(Document layout analysis data)
───

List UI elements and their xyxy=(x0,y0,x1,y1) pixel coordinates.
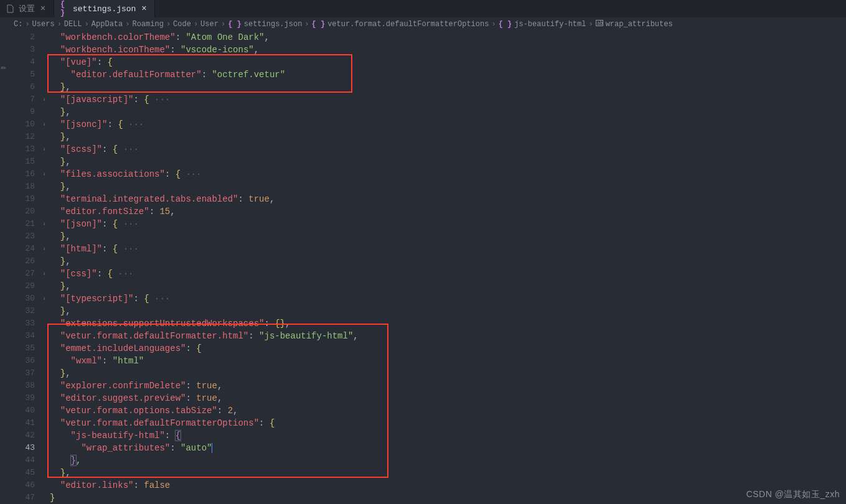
chevron-right-icon[interactable]: › xyxy=(39,168,50,180)
breadcrumb-item[interactable]: DELL xyxy=(64,20,82,29)
breadcrumb-item[interactable]: Users xyxy=(32,20,55,29)
code-line[interactable]: "wrap_attributes": "auto" xyxy=(50,442,846,454)
code-line[interactable]: "editor.defaultFormatter": "octref.vetur… xyxy=(50,68,846,81)
line-number: 13 xyxy=(11,143,35,156)
code-line[interactable]: "[javascript]": { ··· xyxy=(50,93,846,106)
token-punc: : xyxy=(133,480,144,490)
close-icon[interactable]: × xyxy=(39,4,47,13)
code-line[interactable]: "[css]": { ··· xyxy=(50,268,846,280)
code-line[interactable]: }, xyxy=(50,81,846,93)
code-line[interactable]: "terminal.integrated.tabs.enabled": true… xyxy=(50,193,846,205)
chevron-right-icon[interactable]: › xyxy=(39,218,50,230)
code-line[interactable]: "explorer.confirmDelete": true, xyxy=(50,380,846,392)
code-line[interactable]: "[html]": { ··· xyxy=(50,243,846,255)
code-line[interactable]: }, xyxy=(50,467,846,479)
fold-toggle[interactable]: › xyxy=(39,168,50,180)
chevron-right-icon[interactable]: › xyxy=(39,143,50,156)
code-line[interactable]: "files.associations": { ··· xyxy=(50,168,846,180)
code-line[interactable]: "editor.links": false xyxy=(50,479,846,492)
chevron-right-icon[interactable]: › xyxy=(39,93,50,106)
code-line[interactable]: }, xyxy=(50,180,846,193)
fold-toggle[interactable]: › xyxy=(39,268,50,280)
editor[interactable]: ✎ 23456791012131516181920212324262729303… xyxy=(0,31,846,504)
code-line[interactable]: }, xyxy=(50,156,846,168)
chevron-right-icon[interactable]: › xyxy=(39,292,50,305)
code-line[interactable]: "vetur.format.options.tabSize": 2, xyxy=(50,404,846,417)
tab-settings[interactable]: 设置 × xyxy=(0,0,54,17)
line-number: 15 xyxy=(11,156,35,168)
token-bool: false xyxy=(144,480,170,490)
string-icon: ab xyxy=(596,20,603,29)
code-line[interactable]: "[vue]": { xyxy=(50,56,846,68)
fold-toggle[interactable]: › xyxy=(39,93,50,106)
code-line[interactable]: "workbench.iconTheme": "vscode-icons", xyxy=(50,44,846,56)
code-line[interactable]: } xyxy=(50,492,846,504)
chevron-right-icon[interactable]: › xyxy=(39,118,50,131)
code-line[interactable]: "[jsonc]": { ··· xyxy=(50,118,846,131)
token-str: "Atom One Dark" xyxy=(186,32,264,42)
breadcrumb-item[interactable]: { }js-beautify-html xyxy=(499,20,586,29)
breadcrumb-item[interactable]: C: xyxy=(14,20,22,29)
breadcrumb-item[interactable]: { }vetur.format.defaultFormatterOptions xyxy=(312,20,489,29)
code-line[interactable]: "js-beautify-html": { xyxy=(50,429,846,442)
code-line[interactable]: "wxml": "html" xyxy=(50,355,846,367)
fold-toggle[interactable]: › xyxy=(39,218,50,230)
fold-gutter: ›››››››› xyxy=(39,31,50,504)
code-line[interactable]: "emmet.includeLanguages": { xyxy=(50,342,846,355)
code-line[interactable]: }, xyxy=(50,106,846,118)
breadcrumb-item[interactable]: abwrap_attributes xyxy=(596,20,673,29)
code-line[interactable]: "editor.fontSize": 15, xyxy=(50,205,846,218)
token-punc: , xyxy=(270,194,275,204)
token-key: "terminal.integrated.tabs.enabled" xyxy=(60,194,238,204)
breadcrumb-label: wrap_attributes xyxy=(606,20,673,29)
code-line[interactable]: }, xyxy=(50,131,846,143)
close-icon[interactable]: × xyxy=(139,4,148,13)
chevron-right-icon[interactable]: › xyxy=(39,243,50,255)
fold-toggle[interactable]: › xyxy=(39,292,50,305)
fold-toggle[interactable]: › xyxy=(39,243,50,255)
token-key: "vetur.format.options.tabSize" xyxy=(60,406,217,416)
token-punc: , xyxy=(65,107,70,117)
chevron-right-icon: › xyxy=(85,20,89,29)
code-line[interactable]: "vetur.format.defaultFormatter.html": "j… xyxy=(50,330,846,342)
line-number: 36 xyxy=(11,355,35,367)
breadcrumb-item[interactable]: Code xyxy=(173,20,191,29)
tab-settings-json[interactable]: { } settings.json × xyxy=(54,0,155,17)
line-number: 20 xyxy=(11,205,35,218)
code-line[interactable]: "workbench.colorTheme": "Atom One Dark", xyxy=(50,31,846,44)
breadcrumb-item[interactable]: { }settings.json xyxy=(228,20,302,29)
token-str: "octref.vetur" xyxy=(212,70,285,80)
code-line[interactable]: }, xyxy=(50,454,846,467)
breadcrumb[interactable]: C:›Users›DELL›AppData›Roaming›Code›User›… xyxy=(0,17,846,31)
chevron-right-icon[interactable]: › xyxy=(39,268,50,280)
code-line[interactable]: }, xyxy=(50,305,846,317)
breadcrumb-item[interactable]: User xyxy=(200,20,219,29)
token-key: "vetur.format.defaultFormatter.html" xyxy=(60,331,248,341)
fold-toggle xyxy=(39,68,50,81)
code-line[interactable]: "vetur.format.defaultFormatterOptions": … xyxy=(50,417,846,429)
line-number: 45 xyxy=(11,467,35,479)
token-key: "[css]" xyxy=(60,269,97,279)
token-brace-y: { xyxy=(113,244,118,254)
code-line[interactable]: "[json]": { ··· xyxy=(50,218,846,230)
chevron-right-icon: › xyxy=(491,20,496,29)
code-line[interactable]: }, xyxy=(50,367,846,380)
breadcrumb-item[interactable]: Roaming xyxy=(132,20,163,29)
fold-toggle[interactable]: › xyxy=(39,143,50,156)
code-line[interactable]: "[typescript]": { ··· xyxy=(50,292,846,305)
code-line[interactable]: }, xyxy=(50,255,846,268)
code-line[interactable]: "[scss]": { ··· xyxy=(50,143,846,156)
code-line[interactable]: "editor.suggest.preview": true, xyxy=(50,392,846,404)
token-punc: , xyxy=(76,455,81,465)
code-line[interactable]: }, xyxy=(50,230,846,243)
code-line[interactable]: }, xyxy=(50,280,846,292)
line-number: 43 xyxy=(11,442,35,454)
code-area[interactable]: "workbench.colorTheme": "Atom One Dark",… xyxy=(50,31,846,504)
fold-toggle[interactable]: › xyxy=(39,118,50,131)
token-ellip: ··· xyxy=(149,95,171,105)
token-brace-y: { xyxy=(144,95,149,105)
code-line[interactable]: "extensions.supportUntrustedWorkspaces":… xyxy=(50,317,846,330)
fold-toggle xyxy=(39,367,50,380)
breadcrumb-item[interactable]: AppData xyxy=(92,20,123,29)
fold-toggle xyxy=(39,330,50,342)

───

**YOUR ASSIGNMENT:** In the records above, find every line with the word "html" and copy it.

**WRITTEN RESPONSE:**
code-line[interactable]: "[html]": { ··· xyxy=(50,243,846,255)
breadcrumb-item[interactable]: { }js-beautify-html xyxy=(499,20,586,29)
code-line[interactable]: "js-beautify-html": { xyxy=(50,429,846,442)
code-line[interactable]: "wxml": "html" xyxy=(50,355,846,367)
code-line[interactable]: "vetur.format.defaultFormatter.html": "j… xyxy=(50,330,846,342)
token-key: "vetur.format.defaultFormatter.html" xyxy=(60,331,248,341)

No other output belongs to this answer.